Les Françaises ont été et restent largement exclues de la représentation démocratique depuis la Révolution de 1789. Pour tenter d’y remédier, la France s’est dotée d’une législation paritariste en 2000. Ainsi, les femmes représentent aujourd’hui 47.6 % dans les conseils régionaux.
L’étude plus attentive des discours politiques, des listes électorales, des articles parus dans la presse politique ainsi que des sondages d’opinion montre pourtant que la place des femmes en politique est encore perçue comme n’allant pas de soi à la fois par la classe politique elle-même et par une bonne partie de l’électorat.
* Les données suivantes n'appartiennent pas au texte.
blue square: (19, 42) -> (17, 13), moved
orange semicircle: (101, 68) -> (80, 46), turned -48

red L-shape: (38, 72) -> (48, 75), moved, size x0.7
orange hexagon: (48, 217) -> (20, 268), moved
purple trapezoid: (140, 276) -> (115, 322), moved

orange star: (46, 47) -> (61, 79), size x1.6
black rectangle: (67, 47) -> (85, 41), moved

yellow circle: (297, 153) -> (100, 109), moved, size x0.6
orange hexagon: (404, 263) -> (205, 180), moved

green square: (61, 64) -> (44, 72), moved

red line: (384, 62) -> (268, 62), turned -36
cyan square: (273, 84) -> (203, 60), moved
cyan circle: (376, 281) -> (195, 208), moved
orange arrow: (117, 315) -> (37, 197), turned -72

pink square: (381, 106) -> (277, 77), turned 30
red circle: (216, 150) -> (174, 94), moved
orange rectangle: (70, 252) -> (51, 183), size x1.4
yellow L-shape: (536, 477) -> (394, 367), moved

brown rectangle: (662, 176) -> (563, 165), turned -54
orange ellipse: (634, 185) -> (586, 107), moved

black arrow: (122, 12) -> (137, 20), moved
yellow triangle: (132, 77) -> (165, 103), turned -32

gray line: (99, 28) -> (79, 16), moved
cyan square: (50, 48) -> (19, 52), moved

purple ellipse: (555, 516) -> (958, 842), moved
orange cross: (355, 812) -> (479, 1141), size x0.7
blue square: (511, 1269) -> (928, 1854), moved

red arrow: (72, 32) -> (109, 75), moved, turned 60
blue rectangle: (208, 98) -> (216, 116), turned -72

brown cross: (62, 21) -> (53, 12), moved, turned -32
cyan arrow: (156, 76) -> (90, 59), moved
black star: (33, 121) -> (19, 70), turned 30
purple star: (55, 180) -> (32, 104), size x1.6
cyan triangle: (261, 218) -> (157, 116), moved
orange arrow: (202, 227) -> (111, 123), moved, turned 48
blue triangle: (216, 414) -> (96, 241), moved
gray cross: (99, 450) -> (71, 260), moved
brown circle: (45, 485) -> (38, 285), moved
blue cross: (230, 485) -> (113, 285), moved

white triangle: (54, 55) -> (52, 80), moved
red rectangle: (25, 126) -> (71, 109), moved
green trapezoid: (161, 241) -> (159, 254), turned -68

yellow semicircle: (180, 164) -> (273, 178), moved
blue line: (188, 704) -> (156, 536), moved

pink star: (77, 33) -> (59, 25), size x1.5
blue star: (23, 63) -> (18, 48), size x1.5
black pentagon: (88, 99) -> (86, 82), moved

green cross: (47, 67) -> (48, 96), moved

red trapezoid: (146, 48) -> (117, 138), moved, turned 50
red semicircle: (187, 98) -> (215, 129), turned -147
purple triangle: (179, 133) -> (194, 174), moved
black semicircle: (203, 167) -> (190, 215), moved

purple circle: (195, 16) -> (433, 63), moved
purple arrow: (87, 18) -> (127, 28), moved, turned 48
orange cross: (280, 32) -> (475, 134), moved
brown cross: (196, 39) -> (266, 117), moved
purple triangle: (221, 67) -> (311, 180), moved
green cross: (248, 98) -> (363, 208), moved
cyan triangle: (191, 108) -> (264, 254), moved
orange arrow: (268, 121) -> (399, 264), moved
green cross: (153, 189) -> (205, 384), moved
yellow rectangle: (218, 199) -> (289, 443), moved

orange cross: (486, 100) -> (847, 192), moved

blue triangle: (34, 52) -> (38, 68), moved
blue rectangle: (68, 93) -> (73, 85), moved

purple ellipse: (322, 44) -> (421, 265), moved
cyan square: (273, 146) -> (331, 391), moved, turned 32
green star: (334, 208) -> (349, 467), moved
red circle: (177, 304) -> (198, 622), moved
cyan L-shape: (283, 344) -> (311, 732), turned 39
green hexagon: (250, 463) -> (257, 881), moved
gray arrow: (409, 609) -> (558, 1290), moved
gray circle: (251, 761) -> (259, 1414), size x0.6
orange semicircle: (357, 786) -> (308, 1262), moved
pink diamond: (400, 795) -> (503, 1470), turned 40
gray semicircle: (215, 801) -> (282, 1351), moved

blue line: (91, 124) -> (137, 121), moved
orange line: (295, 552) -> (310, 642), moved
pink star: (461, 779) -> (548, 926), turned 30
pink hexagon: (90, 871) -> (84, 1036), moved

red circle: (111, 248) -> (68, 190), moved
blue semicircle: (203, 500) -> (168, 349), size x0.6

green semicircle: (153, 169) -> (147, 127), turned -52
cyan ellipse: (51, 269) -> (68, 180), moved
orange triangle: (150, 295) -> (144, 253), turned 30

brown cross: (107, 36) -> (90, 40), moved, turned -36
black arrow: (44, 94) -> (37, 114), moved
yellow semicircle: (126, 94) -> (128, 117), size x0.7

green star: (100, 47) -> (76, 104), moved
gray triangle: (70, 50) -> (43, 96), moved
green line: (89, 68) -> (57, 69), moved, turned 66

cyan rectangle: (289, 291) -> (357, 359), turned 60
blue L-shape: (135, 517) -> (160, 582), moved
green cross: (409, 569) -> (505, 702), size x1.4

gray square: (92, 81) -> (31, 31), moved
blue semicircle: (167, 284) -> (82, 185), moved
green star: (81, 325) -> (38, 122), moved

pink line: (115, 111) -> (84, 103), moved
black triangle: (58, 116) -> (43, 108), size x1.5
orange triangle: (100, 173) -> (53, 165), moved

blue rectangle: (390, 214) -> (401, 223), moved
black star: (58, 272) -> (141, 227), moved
La force des représentations sociales dissuade encore de nombreuses femmes de s’engager.
Néanmoins, depuis la loi sur la parité, la présence des femmes s’est sensiblement
renforcée, du moins aux élections locales, et les stéréotypes liés à l’éternel féminin ne cessent de reculer. La présence des femmes en politique est un indicateur essentiel du rôle des femmes
dans une société et, plus largement, du degré de démocratie dont elle s’est dotée.
Par contre, la réforme des collectivités territoriales prévue par le gouvernement aura des conséquences
négatives en termes de parité. Le mode de scrutin envisagé pour l’élection des conseillers territoriaux est une véritable la "régression" de la
parité, en excluant les femmes des responsabilités départementales et régionales. 80% des conseillers territoriaux seront élus au scrutin uninominal
majoritaire à un tour dans le cadre de cantons. Or, dans le cadre des scrutins uninominaux, non soumis à des mesures paritaires contraignantes, les femmes sont toujours sacrifiées. On ne compte
aujourd'hui que 12,3% de femmes dans les conseils généraux (scrutin de 2008 uninominal).
La réforme propose en contrepartie aux femmes une plus large représentation dans les conseils municipaux et les intercommunalités. "A partir de mars 2014, la moitié de ces conseillers municipaux seront des femmes, ce qui se traduira par environ 40.000 conseillères municipales de plus", se félicite Alain Marleix, secrétaire d'Etat aux Collectivités locales.
Renvoyer les femmes aux tâches communales pendant que les hommes s'occupent des affaires d'importance territoriale, est-ce là vraiment une
avancée ?

Les projections établies estiment que seulement 20% des futurs conseillers territoriaux seraient des femmes !
A titre personnel, je sais combien il peut être difficile pour les femmes de franchir un pas dans l’engagement politique même si l’envie est là. C’est pourquoi, avec le Mouvement Démocrate, je défends l’obligation de la parité dans l’ensemble des instances décisionnelles, publiques et privées.